(WORK INSTRUCTIONS) Among these entries, how many lines have the string "مبتلا" in them? Only the number is needed.

(GIVEN DATA)

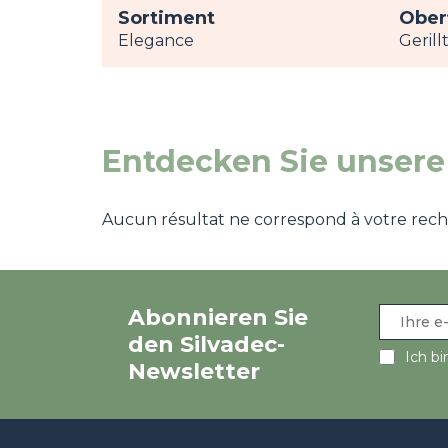
Sortiment
Ober
Elegance
Gerill
Entdecken Sie unsere
Aucun résultat ne correspond à votre recher
Abonnieren Sie
den Silvadec-
Ich bi
Newsletter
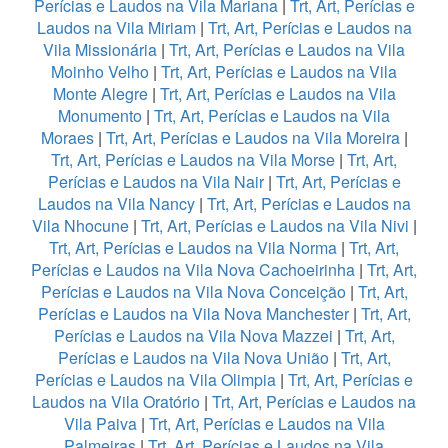
Perícias e Laudos na Vila Mariana
|
Trt, Art, Perícias e
Laudos na Vila Miriam
|
Trt, Art, Perícias e Laudos na
Vila Missionária
|
Trt, Art, Perícias e Laudos na Vila
Moinho Velho
|
Trt, Art, Perícias e Laudos na Vila
Monte Alegre
|
Trt, Art, Perícias e Laudos na Vila
Monumento
|
Trt, Art, Perícias e Laudos na Vila
Moraes
|
Trt, Art, Perícias e Laudos na Vila Moreira
|
Trt, Art, Perícias e Laudos na Vila Morse
|
Trt, Art,
Perícias e Laudos na Vila Nair
|
Trt, Art, Perícias e
Laudos na Vila Nancy
|
Trt, Art, Perícias e Laudos na
Vila Nhocune
|
Trt, Art, Perícias e Laudos na Vila Nivi
|
Trt, Art, Perícias e Laudos na Vila Norma
|
Trt, Art,
Perícias e Laudos na Vila Nova Cachoeirinha
|
Trt, Art,
Perícias e Laudos na Vila Nova Conceição
|
Trt, Art,
Perícias e Laudos na Vila Nova Manchester
|
Trt, Art,
Perícias e Laudos na Vila Nova Mazzei
|
Trt, Art,
Perícias e Laudos na Vila Nova União
|
Trt, Art,
Perícias e Laudos na Vila Olimpia
|
Trt, Art, Perícias e
Laudos na Vila Oratório
|
Trt, Art, Perícias e Laudos na
Vila Paiva
|
Trt, Art, Perícias e Laudos na Vila
Palmeiras
|
Trt, Art, Perícias e Laudos na Vila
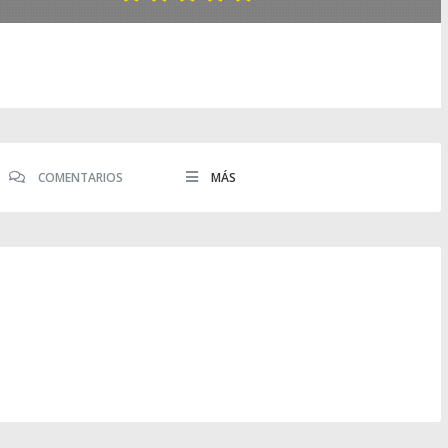
COMENTARIOS
MÁS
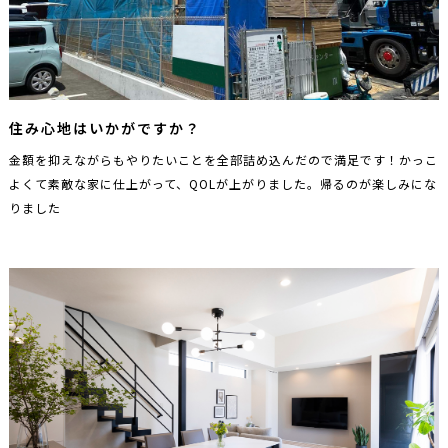
住み心地はいかがですか？
金額を抑えながらもやりたいことを全部詰め込んだので満足です！かっこ
よくて素敵な家に仕上がって、QOLが上がりました。帰るのが楽しみにな
りました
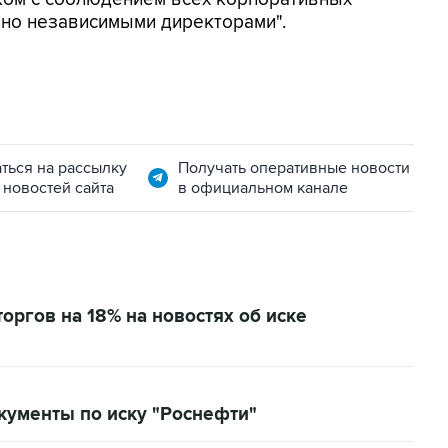
но независимыми директорами".
ться на рассылку
Получать оперативные новости
 новостей сайта
в официальном канале
оргов на 18% на новостях об иске
кументы по иску "Роснефти"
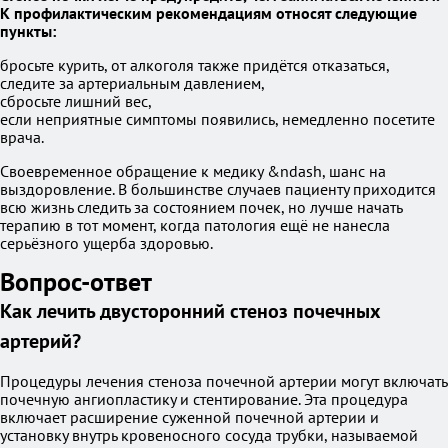
К профилактическим рекомендациям относят следующие
пункты:
бросьте курить, от алкоголя также придётся отказаться,
следите за артериальным давлением,
сбросьте лишний вес,
если неприятные симптомы появились, немедленно посетите
врача.
Своевременное обращение к медику &ndash, шанс на
выздоровление. В большинстве случаев пациенту приходится
всю жизнь следить за состоянием почек, но лучше начать
терапию в тот момент, когда патология ещё не нанесла
серьёзного ущерба здоровью.
Вопрос-ответ
Как лечить двусторонний стеноз почечных
артерий?
Процедуры лечения стеноза почечной артерии могут включать
почечную ангиопластику и стентирование. Эта процедура
включает расширение суженной почечной артерии и
установку внутрь кровеносного сосуда трубки, называемой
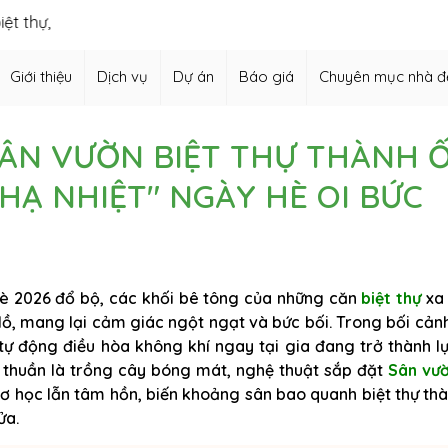
iết kế vườn Nhật, thiết kế hồ cá Koi,…
Giới thiệu
Dịch vụ
Dự án
Báo giá
Chuyên mục nhà đ
SÂN VƯỜN BIỆT THỰ THÀNH 
HẠ NHIỆT" NGÀY HÈ OI BỨC
è 2026 đổ bộ, các khối bê tông của những căn
biệt thự
xa 
 lồ, mang lại cảm giác ngột ngạt và bức bối. Trong bối cảnh
tự động điều hòa không khí ngay tại gia đang trở thành l
n thuần là trồng cây bóng mát, nghệ thuật sắp đặt
Sân vư
" cơ học lẫn tâm hồn, biến khoảng sân bao quanh biệt thự th
ửa.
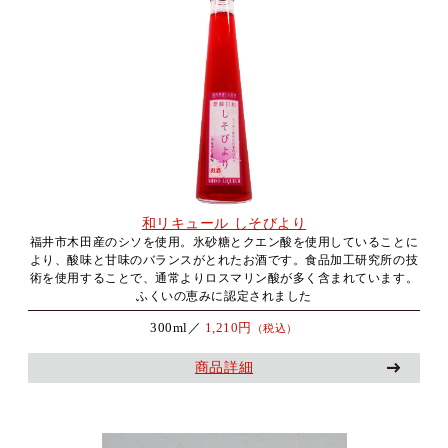
和リキュール しそびより
福井市木田産のシソを使用。氷砂糖とクエン酸を使用していることに
より、酸味と甘味のバランスがとれたお酒です。食品加工研究所の技
術を使用することで、通常よりロスマリン酸が多く含まれています。
ふくいの恵みに認定されました
300ml／
1,210円
（税込）
商品詳細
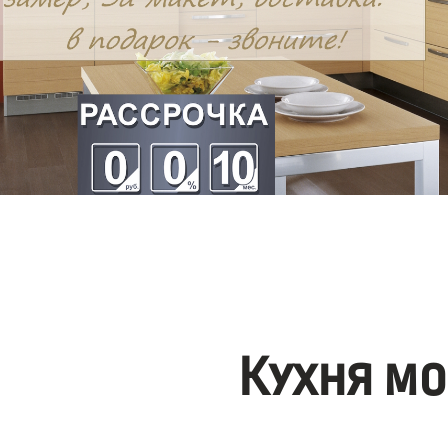
Кухня мо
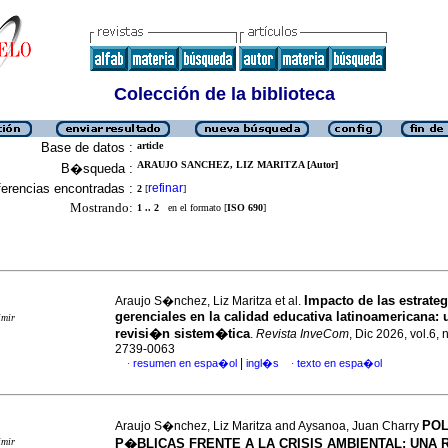
Colección de la biblioteca
Base de datos :
article
ARAUJO SANCHEZ, LIZ MARITZA [Autor]
B�squeda :
erencias encontradas :
refinar
2
[
]
Mostrando:
1 .. 2
en el formato [
ISO 690
]
Impacto de las estrateg
Araujo S�nchez, Liz Maritza et al.
gerenciales en la calidad educativa latinoamericana: 
imir
revisi�n sistem�tica
.
Revista InveCom
, Dic 2026, vol.6, 
2739-0063
|
resumen en espa�ol
ingl�s
texto en espa�ol
·
·
PO
Araujo S�nchez, Liz Maritza and Aysanoa, Juan Charry
imir
P�BLICAS FRENTE A LA CRISIS AMBIENTAL: UNA 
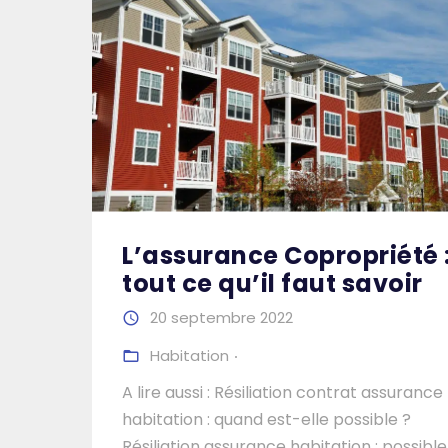
L’assurance Copropriété 
tout ce qu’il faut savoir
20 septembre 2022
Habitation
A lire aussi : Résiliation contrat assurance
habitation : quand est-elle possible ?
Résiliation assurance habitation : possible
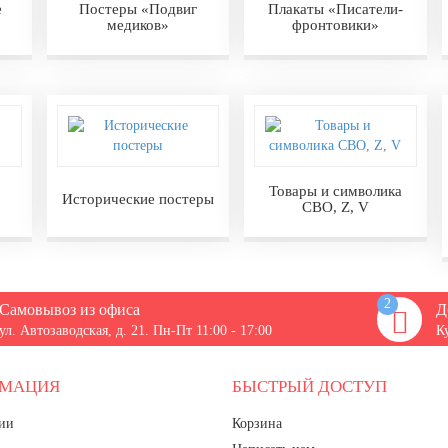
е
Постеры «Подвиг
Плакаты «Писатели-
медиков»
фронтовики»
Товары и символика
Исторические постеры
СВО, Z, V
2
Самовывоз из офиса
Д
ул. Автозаводская, д. 21. Пн-Пт 11:00 - 17:00
К
РМАЦИЯ
БЫСТРЫЙ ДОСТУП
ии
Корзина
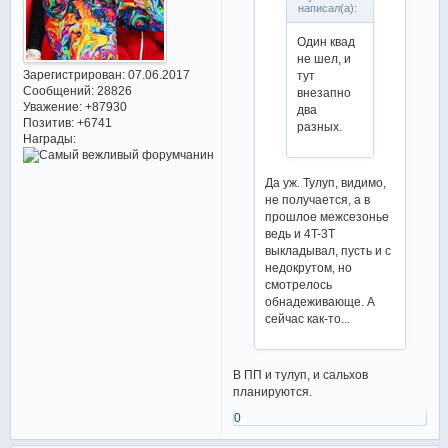
написал(а):
Один квад
не шел, и
Зарегистрирован
: 07.06.2017
тут
Сообщений:
28826
внезапно
Уважение:
+87930
два
Позитив:
+6741
разных.
Награды:
Да уж. Тулуп, видимо,
не получается, а в
прошлое межсезонье
ведь и 4T-3T
выкладывал, пусть и с
недокрутом, но
смотрелось
обнадеживающе. А
сейчас как-то...
В ПП и тулуп, и сальхов
планируются.
0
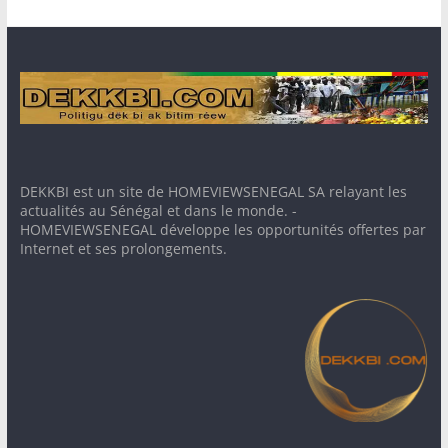
DEKKBI est un site de HOMEVIEWSENEGAL SA relayant les
actualités au Sénégal et dans le monde. -
HOMEVIEWSENEGAL développe les opportunités offertes par
Internet et ses prolongements.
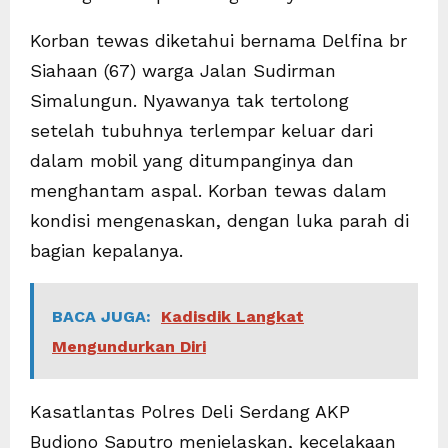
Korban tewas diketahui bernama Delfina br
Siahaan (67) warga Jalan Sudirman
Simalungun. Nyawanya tak tertolong
setelah tubuhnya terlempar keluar dari
dalam mobil yang ditumpanginya dan
menghantam aspal. Korban tewas dalam
kondisi mengenaskan, dengan luka parah di
bagian kepalanya.
BACA JUGA:
Kadisdik Langkat
Mengundurkan Diri
Kasatlantas Polres Deli Serdang AKP
Budiono Saputro menjelaskan, kecelakaan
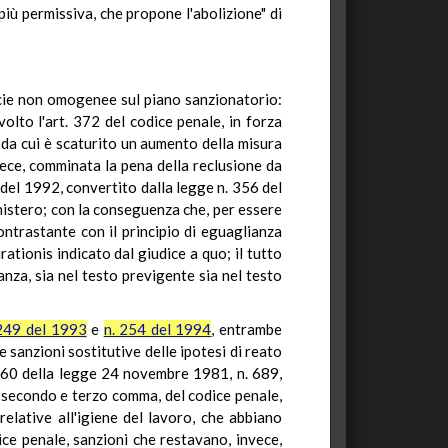
 più permissiva, che propone l'abolizione" di
ecie non omogenee sul piano sanzionatorio:
olto l'art. 372 del codice penale, in forza
 da cui è scaturito un aumento della misura
nvece, comminata la pena della reclusione da
6 del 1992, convertito dalla legge n. 356 del
inistero; con la conseguenza che, per essere
ontrastante con il principio di eguaglianza
ationis indicato dal giudice a quo; il tutto
nza, sia nel testo previgente sia nel testo
 249 del 1993
e
n. 254 del 1994
, entrambe
e sanzioni sostitutive delle ipotesi di reato
t. 60 della legge 24 novembre 1981, n. 689,
90, secondo e terzo comma, del codice penale,
elative all'igiene del lavoro, che abbiano
e penale, sanzioni che restavano, invece,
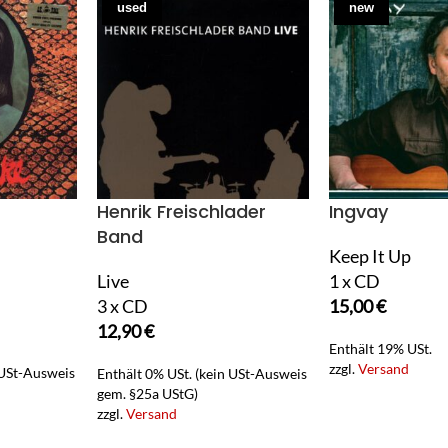
used
new
Henrik Freischlader
Ingvay
Band
Keep It Up
Live
1 x CD
3 x CD
15,00
€
12,90
€
Enthält 19% USt.
zzgl.
Versand
 USt-Ausweis
Enthält 0% USt. (kein USt-Ausweis
gem. §25a UStG)
zzgl.
Versand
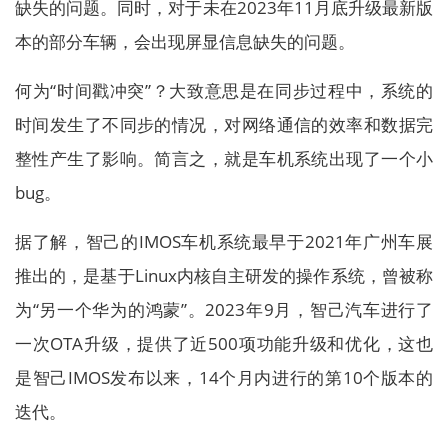
缺失的问题。同时，对于未在2023年11月底升级最新版
本的部分车辆，会出现屏显信息缺失的问题。
何为“时间戳冲突”？大致意思是在同步过程中，系统的
时间发生了不同步的情况，对网络通信的效率和数据完
整性产生了影响。简言之，就是车机系统出现了一个小
bug。
据了解，智己的IMOS车机系统最早于2021年广州车展
推出的，是基于Linux内核自主研发的操作系统，曾被称
为“另一个华为的鸿蒙”。2023年9月，智己汽车进行了
一次OTA升级，提供了近500项功能升级和优化，这也
是智己IMOS发布以来，14个月内进行的第10个版本的
迭代。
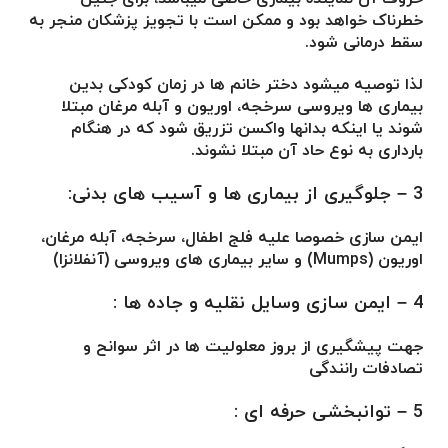
خطرناک خواهد بود و ممکن است با تجویز پزشکان منجر به
سقط درمانی شود.
لذا توصیه میشود دختر خانم ها در زمان کودکی بدین
بیماری ها ویروسی سرخجه، اوریون و آبله مرغان مبتلا
شوند یا اینکه بدانها واکسن تزریق شود که در هنگام
بارداری به نوع حاد آن مبتلا نشوند.
3 – جلوگیری از بیماری ها و آسیب های بدنی:
ایمن سازی خصوصا علیه فلج اطفال، سرخجه، آبله مرغان،
اوریون (Mumps) و سایر بیماری های ویروسی (آنفلانزا)
4 – ایمن سازی وسایل نقلیه و جاده ها
:
جهت پیشگیری از بروز معلولیت ها در اثر سوانح و
تصادفات رانندگی
5 – توانبخشی حرفه ای :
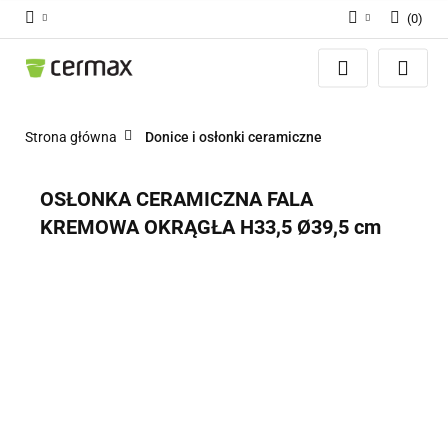
(
0
)
Zaloguj się
Zarejestruj się
Dodaj zgłoszenie
Strona główna
Donice i osłonki ceramiczne
Zgody cookies
OSŁONKA CERAMICZNA FALA
KREMOWA OKRĄGŁA H33,5 Ø39,5 cm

(ANSWER BOX) 2